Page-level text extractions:
Start of Block

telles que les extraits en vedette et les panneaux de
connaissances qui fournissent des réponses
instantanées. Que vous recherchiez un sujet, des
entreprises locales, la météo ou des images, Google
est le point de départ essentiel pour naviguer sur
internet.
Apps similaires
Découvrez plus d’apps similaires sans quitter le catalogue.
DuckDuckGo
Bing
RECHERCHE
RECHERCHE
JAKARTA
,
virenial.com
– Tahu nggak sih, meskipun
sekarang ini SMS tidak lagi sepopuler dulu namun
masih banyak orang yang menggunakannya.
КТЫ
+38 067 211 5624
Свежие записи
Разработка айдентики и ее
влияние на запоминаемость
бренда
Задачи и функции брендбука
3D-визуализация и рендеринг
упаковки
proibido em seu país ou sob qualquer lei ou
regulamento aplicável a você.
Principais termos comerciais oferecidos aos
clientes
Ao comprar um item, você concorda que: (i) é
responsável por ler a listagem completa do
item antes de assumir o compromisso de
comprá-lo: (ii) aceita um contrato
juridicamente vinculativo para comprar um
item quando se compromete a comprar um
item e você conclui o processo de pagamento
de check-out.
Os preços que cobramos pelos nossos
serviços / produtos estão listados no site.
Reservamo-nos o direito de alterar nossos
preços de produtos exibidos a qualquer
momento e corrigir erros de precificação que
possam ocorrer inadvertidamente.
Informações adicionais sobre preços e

End of Block
Start of Block

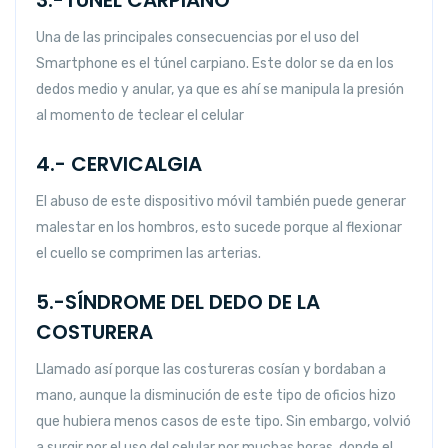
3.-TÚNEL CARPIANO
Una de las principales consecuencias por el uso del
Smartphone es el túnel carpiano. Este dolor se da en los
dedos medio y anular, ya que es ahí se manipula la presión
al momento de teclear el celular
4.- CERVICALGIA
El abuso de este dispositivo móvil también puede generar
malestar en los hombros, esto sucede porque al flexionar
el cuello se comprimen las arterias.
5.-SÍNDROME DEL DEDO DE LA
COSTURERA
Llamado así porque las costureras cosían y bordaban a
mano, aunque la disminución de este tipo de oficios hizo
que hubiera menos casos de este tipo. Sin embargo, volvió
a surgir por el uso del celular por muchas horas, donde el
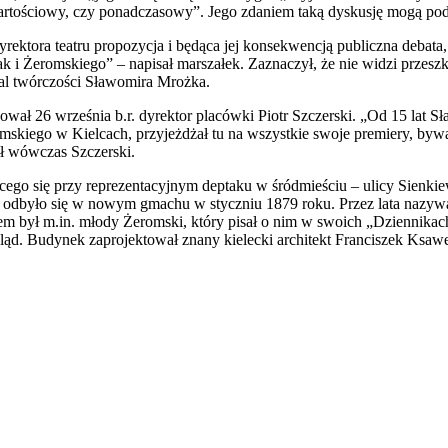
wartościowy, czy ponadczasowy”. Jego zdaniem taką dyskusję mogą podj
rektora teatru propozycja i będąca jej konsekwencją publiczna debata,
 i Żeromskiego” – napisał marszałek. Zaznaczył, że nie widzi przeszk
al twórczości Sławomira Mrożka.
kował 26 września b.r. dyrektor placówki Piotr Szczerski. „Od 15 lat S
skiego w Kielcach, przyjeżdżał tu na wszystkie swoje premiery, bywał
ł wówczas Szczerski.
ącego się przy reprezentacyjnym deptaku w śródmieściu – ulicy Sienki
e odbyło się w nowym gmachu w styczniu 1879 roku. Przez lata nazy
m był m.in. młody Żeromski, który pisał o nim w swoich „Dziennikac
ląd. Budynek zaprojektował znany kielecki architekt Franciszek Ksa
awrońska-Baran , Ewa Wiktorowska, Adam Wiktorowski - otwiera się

End of Block
Start of Block

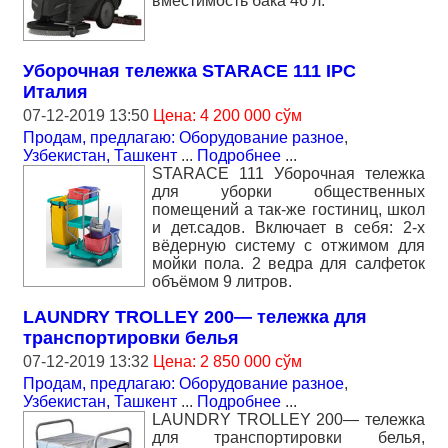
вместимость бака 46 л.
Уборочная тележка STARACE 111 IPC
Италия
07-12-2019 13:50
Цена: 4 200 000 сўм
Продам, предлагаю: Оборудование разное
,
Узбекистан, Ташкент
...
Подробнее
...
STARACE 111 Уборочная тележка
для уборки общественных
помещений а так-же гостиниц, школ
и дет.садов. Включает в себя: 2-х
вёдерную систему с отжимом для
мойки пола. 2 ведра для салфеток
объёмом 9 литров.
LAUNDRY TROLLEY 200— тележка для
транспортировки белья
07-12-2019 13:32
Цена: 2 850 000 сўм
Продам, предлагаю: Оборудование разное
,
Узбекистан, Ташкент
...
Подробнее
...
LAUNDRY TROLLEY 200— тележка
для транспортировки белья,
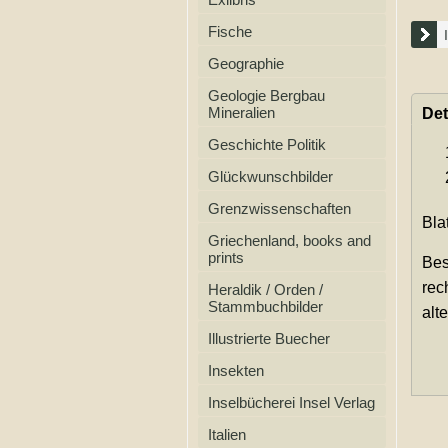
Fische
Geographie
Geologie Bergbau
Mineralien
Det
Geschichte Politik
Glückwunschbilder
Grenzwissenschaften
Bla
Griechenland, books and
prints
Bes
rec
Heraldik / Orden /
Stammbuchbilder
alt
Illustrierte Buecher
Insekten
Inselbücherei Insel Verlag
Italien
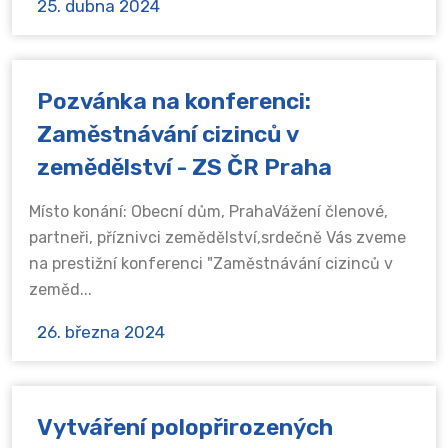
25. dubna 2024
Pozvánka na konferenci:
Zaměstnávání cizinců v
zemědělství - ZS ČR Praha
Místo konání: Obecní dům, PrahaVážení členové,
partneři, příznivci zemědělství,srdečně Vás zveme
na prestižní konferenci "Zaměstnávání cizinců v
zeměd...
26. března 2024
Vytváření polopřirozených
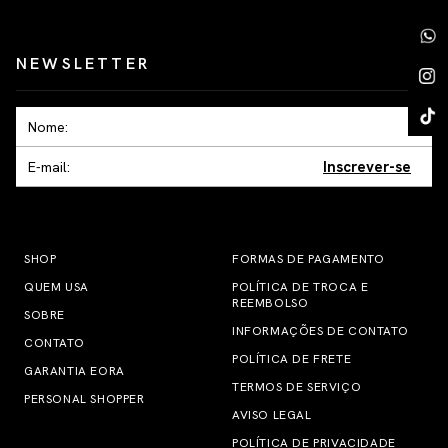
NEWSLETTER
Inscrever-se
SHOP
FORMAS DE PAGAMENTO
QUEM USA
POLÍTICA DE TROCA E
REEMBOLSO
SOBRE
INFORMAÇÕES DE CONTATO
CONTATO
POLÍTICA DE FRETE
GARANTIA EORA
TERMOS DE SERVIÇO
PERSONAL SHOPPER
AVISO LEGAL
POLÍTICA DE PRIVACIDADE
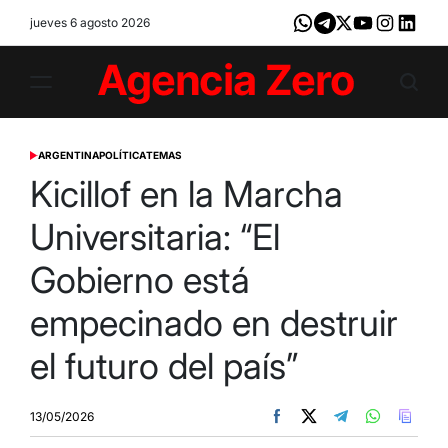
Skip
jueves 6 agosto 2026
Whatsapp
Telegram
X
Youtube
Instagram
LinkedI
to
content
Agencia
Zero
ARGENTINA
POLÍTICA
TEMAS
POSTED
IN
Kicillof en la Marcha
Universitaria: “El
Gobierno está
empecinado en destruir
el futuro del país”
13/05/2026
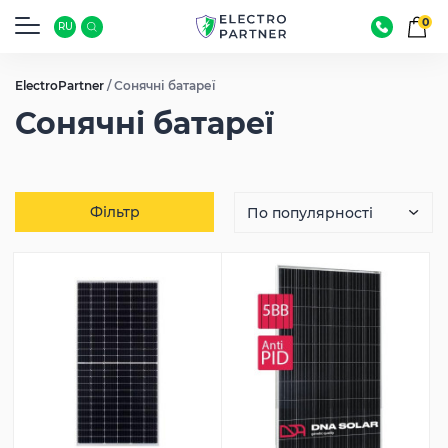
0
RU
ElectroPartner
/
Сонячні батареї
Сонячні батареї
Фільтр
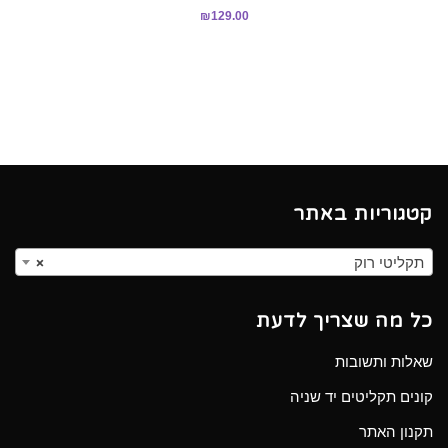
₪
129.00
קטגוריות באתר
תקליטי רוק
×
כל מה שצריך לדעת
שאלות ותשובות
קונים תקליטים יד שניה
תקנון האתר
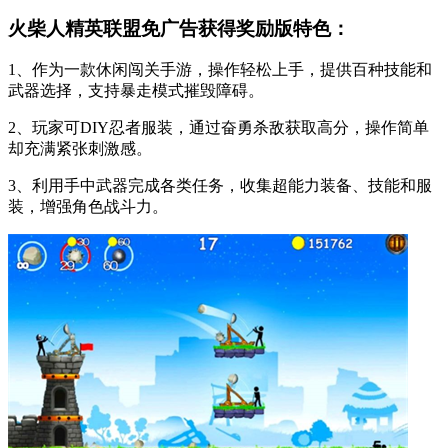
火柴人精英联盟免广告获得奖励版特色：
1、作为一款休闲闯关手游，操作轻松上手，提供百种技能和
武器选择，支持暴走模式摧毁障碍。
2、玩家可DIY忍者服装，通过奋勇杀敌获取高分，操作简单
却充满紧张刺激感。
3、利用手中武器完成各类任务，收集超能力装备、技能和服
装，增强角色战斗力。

End of Block

Using the entries above, repeat only the lines from the one containing "entreprises locales, la" through the one containing "Informações adicionais sobre preços e", end lines included.

entreprises locales, la météo ou des images, Google
est le point de départ essentiel pour naviguer sur
internet.
Apps similaires
Découvrez plus d’apps similaires sans quitter le catalogue.
DuckDuckGo
Bing
RECHERCHE
RECHERCHE
JAKARTA
,
virenial.com
– Tahu nggak sih, meskipun
sekarang ini SMS tidak lagi sepopuler dulu namun
masih banyak orang yang menggunakannya.
КТЫ
+38 067 211 5624
Свежие записи
Разработка айдентики и ее
влияние на запоминаемость
бренда
Задачи и функции брендбука
3D-визуализация и рендеринг
упаковки
proibido em seu país ou sob qualquer lei ou
regulamento aplicável a você.
Principais termos comerciais oferecidos aos
clientes
Ao comprar um item, você concorda que: (i) é
responsável por ler a listagem completa do
item antes de assumir o compromisso de
comprá-lo: (ii) aceita um contrato
juridicamente vinculativo para comprar um
item quando se compromete a comprar um
item e você conclui o processo de pagamento
de check-out.
Os preços que cobramos pelos nossos
serviços / produtos estão listados no site.
Reservamo-nos o direito de alterar nossos
preços de produtos exibidos a qualquer
momento e corrigir erros de precificação que
possam ocorrer inadvertidamente.
Informações adicionais sobre preços e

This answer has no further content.